Leave out all pictures and retype exactly the lines from the one with "了所有破败难堪的岁月。现在，他蜷缩在一堆旧鞋的" through the last line of the material.

***** Information

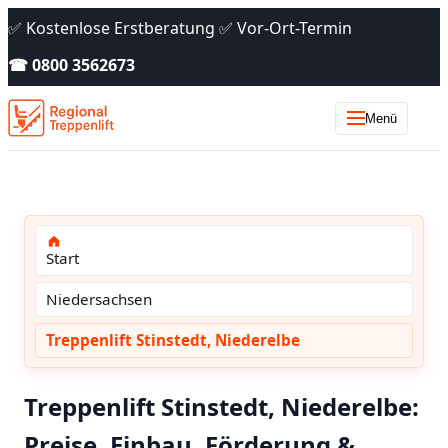
✅ Kostenlose Erstberatung ✅ Vor-Ort-Termin
☎ 0800 3562673
Menü
Start
Niedersachsen
Treppenlift Stinstedt, Niederelbe
Treppenlift Stinstedt, Niederelbe:
Preise, Einbau, Förderung &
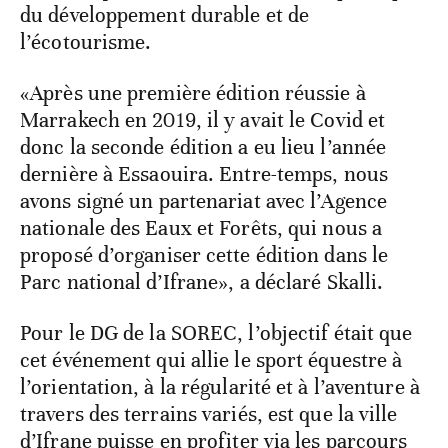
du développement durable et de
l’écotourisme.
«Après une première édition réussie à
Marrakech en 2019, il y avait le Covid et
donc la seconde édition a eu lieu l’année
dernière à Essaouira. Entre-temps, nous
avons signé un partenariat avec l’Agence
nationale des Eaux et Forêts, qui nous a
proposé d’organiser cette édition dans le
Parc national d’Ifrane», a déclaré Skalli.
Pour le DG de la SOREC, l’objectif était que
cet événement qui allie le sport équestre à
l’orientation, à la régularité et à l’aventure à
travers des terrains variés, est que la ville
d’Ifrane puisse en profiter via les parcours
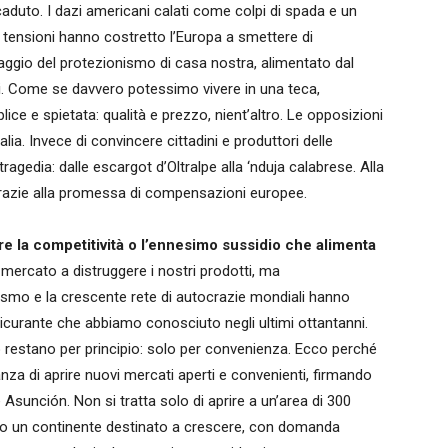
ccaduto. I dazi americani calati come colpi di spada e un
 tensioni hanno costretto l’Europa a smettere di
taggio del protezionismo di casa nostra, alimentato dal
li. Come se davvero potessimo vivere in una teca,
ce e spietata: qualità e prezzo, nient’altro. Le opposizioni
ia. Invece di convincere cittadini e produttori delle
ragedia: dalle escargot d’Oltralpe alla ‘nduja calabrese. Alla
razie alla promessa di compensazioni europee.
e la competitività o l’ennesimo sussidio che alimenta
 mercato a distruggere i nostri prodotti, ma
mpismo e la crescente rete di autocrazie mondiali hanno
sicurante che abbiamo conosciuto negli ultimi ottantanni.
lo restano per principio: solo per convenienza. Ecco perché
za di aprire nuovi mercati aperti e convenienti, firmando
Asunción. Non si tratta solo di aprire a un’area di 300
erso un continente destinato a crescere, con domanda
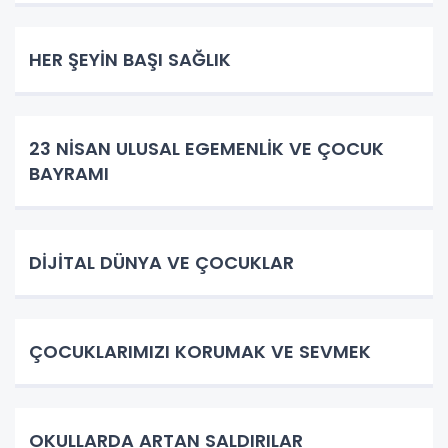
HER ŞEYİN BAŞI SAĞLIK
23 NİSAN ULUSAL EGEMENLİK VE ÇOCUK
BAYRAMI
DİJİTAL DÜNYA VE ÇOCUKLAR
ÇOCUKLARIMIZI KORUMAK VE SEVMEK
OKULLARDA ARTAN SALDIRILAR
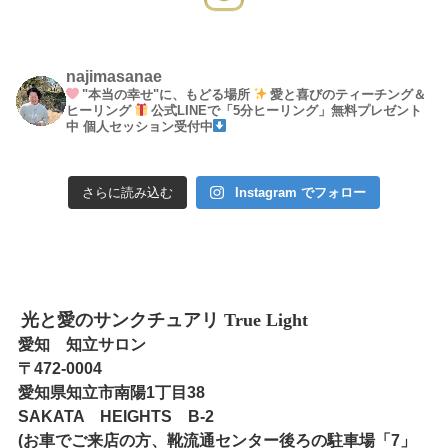
najimasanae
"本当の幸せ"に、もどる場所
愛と喜びのティーチング＆
ヒーリング
公式LINEで「5分ヒーリング」無料プレゼント
中
個人セッション受付中
さらに読み込む
Instagram でフォロー
光と愛のサンクチュアリ True Light
愛知 知立サロン
〒472-0004
愛知県知立市南陽1丁目38
SAKATA HEIGHTS B-2
(お車でご来店の方、靴流通センター後ろの駐車場「7」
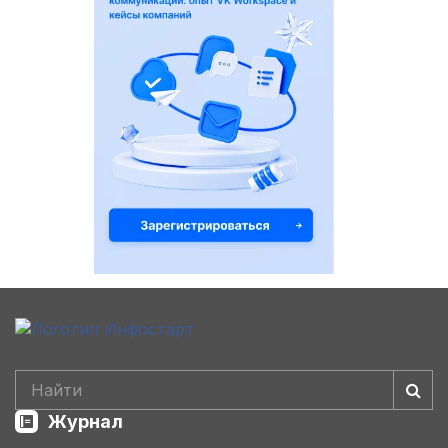
Журнал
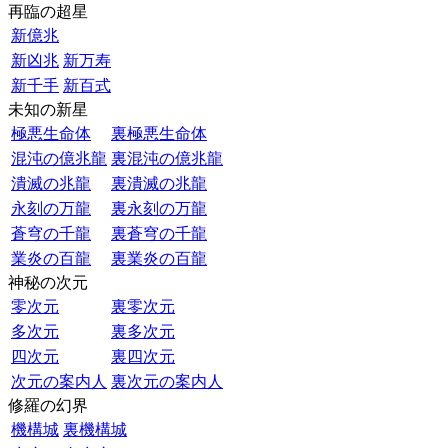
再臨の超星
新億兆
新凶兆
新万寿
新千手
新百式
未知の新星
極悪生命体
裏極悪生命体
混沌の億兆龍
裏混沌の億兆龍
潰滅の兆龍
裏潰滅の兆龍
永刻の万龍
裏永刻の万龍
蒼穹の千龍
裏蒼穹の千龍
業炎の百龍
裏業炎の百龍
神秘の次元
零次元
裏零次元
多次元
裏多次元
四次元
裏四次元
次元の案内人
裏次元の案内人
修羅の幻界
機構城
裏機構城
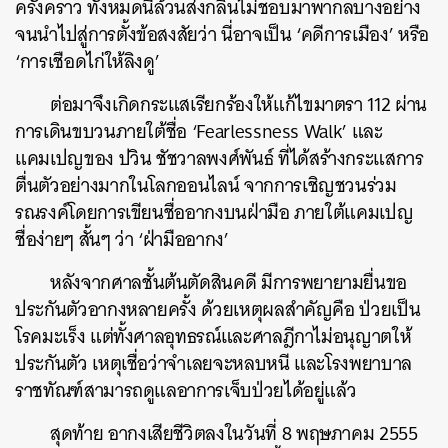
ครั้งคราว ทั้งหมดนี้ล้วนส่งกลิ่นไม่ชอบมาพากลบางอย่าง
จนนำไปสู่การตั้งข้อสงสัยว่า นี่อาจเป็น ‘คดีการเมือง’ หรือ
‘การเชือดไก่ให้ลิงดู’
ต่อมาจึงเกิดกระแสเรียกร้องให้แก้ไขมาตรา 112 ผ่าน
การเดินขบวนภายใต้ชื่อ ‘Fearlessness Walk’ และ
แคมเปญ
ของ ปวิน ชัชวาลพงศ์พันธ์ ที่ได้สร้างกระแสการ
ตื่นตัวอย่างมากในโลกออนไลน์ จากการ
เชิญชวนร่วม
รณรงค์โดยการเขียนชื่ออากงบนฝ่ามือ ภายใต้แคมเปญ
ชื่อง่ายๆ สั้นๆ ว่า ‘ฝ่ามืออากง’
หลังจากศาลชั้นต้นตัดสินคดี มีการพยายามยื่นขอ
ประกันตัวอากงหลายครั้ง ด้วยเหตุผลสำคัญคือ ป่วยเป็น
โรคมะเร็ง แต่ทั้งศาลอุทธรณ์และศาลฎีกาไม่อนุญาตให้
ประกันตัว เหตุเชื่อว่าจำเลยจะหลบหนี และโรงพยาบาล
ราชทัณฑ์สามารถดูแลอาการเจ็บป่วยได้อยู่แล้ว
สุดท้าย อากงเสียชีวิตลงในวันที่ 8 พฤษภาคม 2555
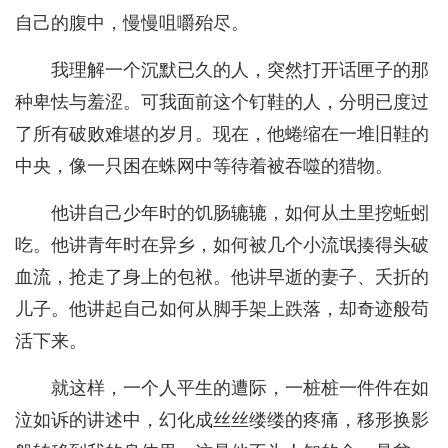
自己的腹中，慢慢咀嚼殆尽。
我理解一个沉默已久的人，突然打开话匣子的那
种卑怯与羞涩。可我面前这个钉鞋的人，分明已度过
了所有破败难堪的岁月。现在，他蜷缩在一堆旧鞋的
中央，像一只困在蛛网中等待着被吞噬的猎物。
他讲自己少年时的饥肠辘辘，如何从土里挖蚯蚓
吃。他讲青年时在异乡，如何被几个小流氓揍得头破
血流，抢走了身上的包袱。他讲早逝的妻子、夭折的
儿子。他讲起自己如何从脚手架上跌落，却奇迹般苟
活下来。
就这样，一个人平生的遭际，一桩桩一件件在如
泣如诉的讲述中，幻化成丝丝缕缕的疼痛，移形换影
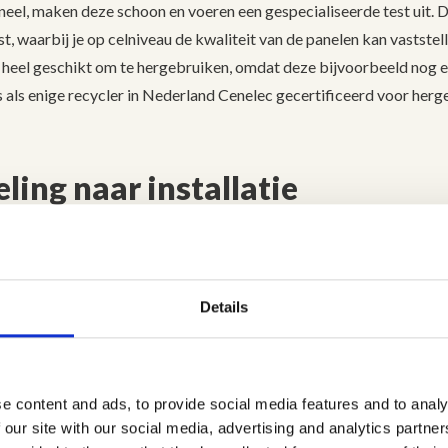
aneel, maken deze schoon en voeren een gespecialiseerde test uit.
, waarbij je op celniveau de kwaliteit van de panelen kan vaststell
heel geschikt om te hergebruiken, omdat deze bijvoorbeeld nog e
s als enige recycler in Nederland Cenelec gecertificeerd voor herg
ling naar installatie
at wij inzamelen bekijken we of deze in aanmerking komt voor herge
rvolgens leveren wij de geschikte zonnepanelen aan Refurn. Refurn 
it. Na de keuring stelt Refurn een rapport op. Hierin staat onder a
Details
van het paneel. In dit rapport wordt meer informatie geboden dan b
ewijs getest worden. Zo weet je bij elk zonnepaneel precies wat je
anelen met lagere capaciteit 
e content and ads, to provide social media features and to analy
 our site with our social media, advertising and analytics partn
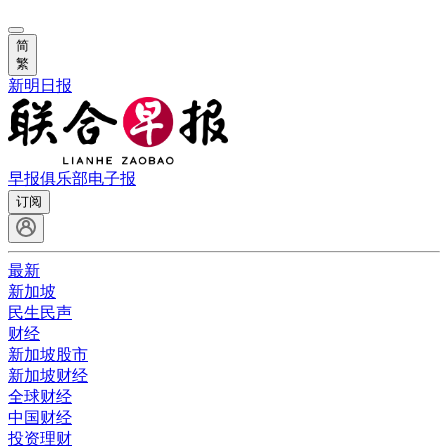
简
繁
新明日报
早报俱乐部
电子报
订阅
最新
新加坡
民生民声
财经
新加坡股市
新加坡财经
全球财经
中国财经
投资理财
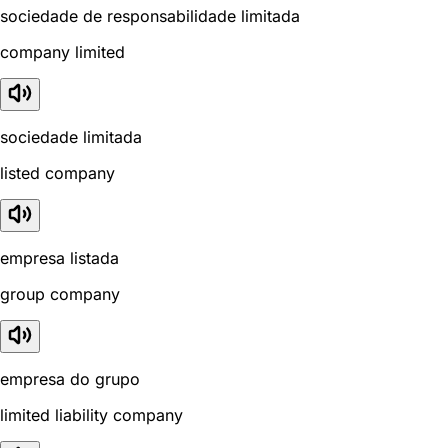
sociedade de responsabilidade limitada
company limited
sociedade limitada
listed company
empresa listada
group company
empresa do grupo
limited liability company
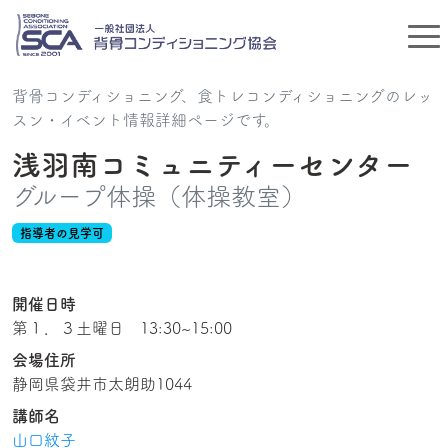
背骨コンディショニング、食トレコンディショニングのレッ
スン・イベント情報詳細ページです。
浅羽南コミュニティーセンター
グループ体操（体操教室）
指導者の見学可
開催日時
第１．３土曜日 13:30~15:00
会場住所
静岡県袋井市太朗助1044
講師名
山口紋子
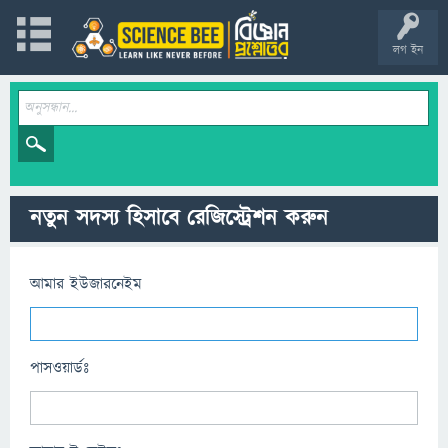
লগ ইন
নতুন সদস্য হিসাবে রেজিস্ট্রেশন করুন
আমার ইউজারনেইম
পাসওয়ার্ডঃ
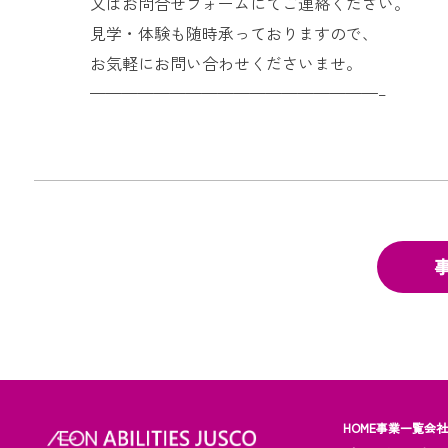
又はお問合せフォームにてご連絡ください。
見学・体験も随時承っておりますので、
お気軽にお問い合わせくださいませ。
——————————————————–
HOME
事業一覧
会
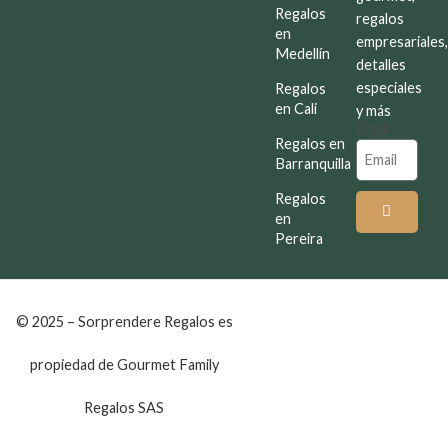
Regalos
regalos
en
empresariales
Medellín
detalles
especiales
Regalos
en Cali
y más
Email
Regalos en
Barranquilla
Regalos
en
Pereira
© 2025 – Sorprendere Regalos es
propiedad de Gourmet Family
Regalos SAS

**********

* _Answer section_
了所有破败难堪的岁月。现在，他蜷缩在一堆旧鞋的
中央，像一只困在蛛网中等待着被吞噬的猎物。
他讲自己少年时的饥肠辘辘，如何从土里挖蚯蚓
吃。他讲青年时在异乡，如何被几个小流氓揍得头破
血流，抢走了身上的包袱。他讲早逝的妻子、夭折的
儿子。他讲起自己如何从脚手架上跌落，却奇迹般苟
活下来。
就这样，一个人平生的遭际，一桩桩一件件在如
泣如诉的讲述中，幻化成丝丝缕缕的疼痛，移形换影
aneel, maken deze schoon en voeren een gespecialiseerde test uit.
, waarbij je op celniveau de kwaliteit van de panelen kan vaststell
heel geschikt om te hergebruiken, omdat deze bijvoorbeeld nog e
s als enige recycler in Nederland Cenelec gecertificeerd voor herg
ling naar installatie
at wij inzamelen bekijken we of deze in aanmerking komt voor herge
rvolgens leveren wij de geschikte zonnepanelen aan Refurn. Refurn 
it. Na de keuring stelt Refurn een rapport op. Hierin staat onder a
Details
van het paneel. In dit rapport wordt meer informatie geboden dan b
ewijs getest worden. Zo weet je bij elk zonnepaneel precies wat je
anelen met lagere capaciteit 
e content and ads, to provide social media features and to analy
 our site with our social media, advertising and analytics partn
简
繁
新明日报
早报俱乐部
电子报
订阅
最新
新加坡
民生民声
财经
新加坡股市
新加坡财经
全球财经
中国财经
投资理财
sociedade de responsabilidade limitada
company limited
sociedade limitada
listed company
empresa listada
group company
empresa do grupo
limited liability company
背骨コンディショニング、食トレコンディショニングのレッ
スン・イベント情報詳細ページです。
浅羽南コミュニティーセンター
グループ体操（体操教室）
指導者の見学可
開催日時
第１．３土曜日 13:30~15:00
会場住所
静岡県袋井市太朗助1044
講師名
山口紋子
লগ ইন
নতুন সদস্য হিসাবে রেজিস্ট্রেশন করুন
আমার ইউজারনেইম
পাসওয়ার্ডঃ
又はお問合せフォームにてご連絡ください。
見学・体験も随時承っておりますので、
お気軽にお問い合わせくださいませ。
——————————————————–
HOME
事業一覧
会
Regalos
regalos
en
empresariales
Medellín
detalles
especiales
Regalos
en Cali
y más
Email
Regalos en
Barranquilla
Regalos
en
Pereira
© 2025 – Sorprendere Regalos es
propiedad de Gourmet Family
Regalos SAS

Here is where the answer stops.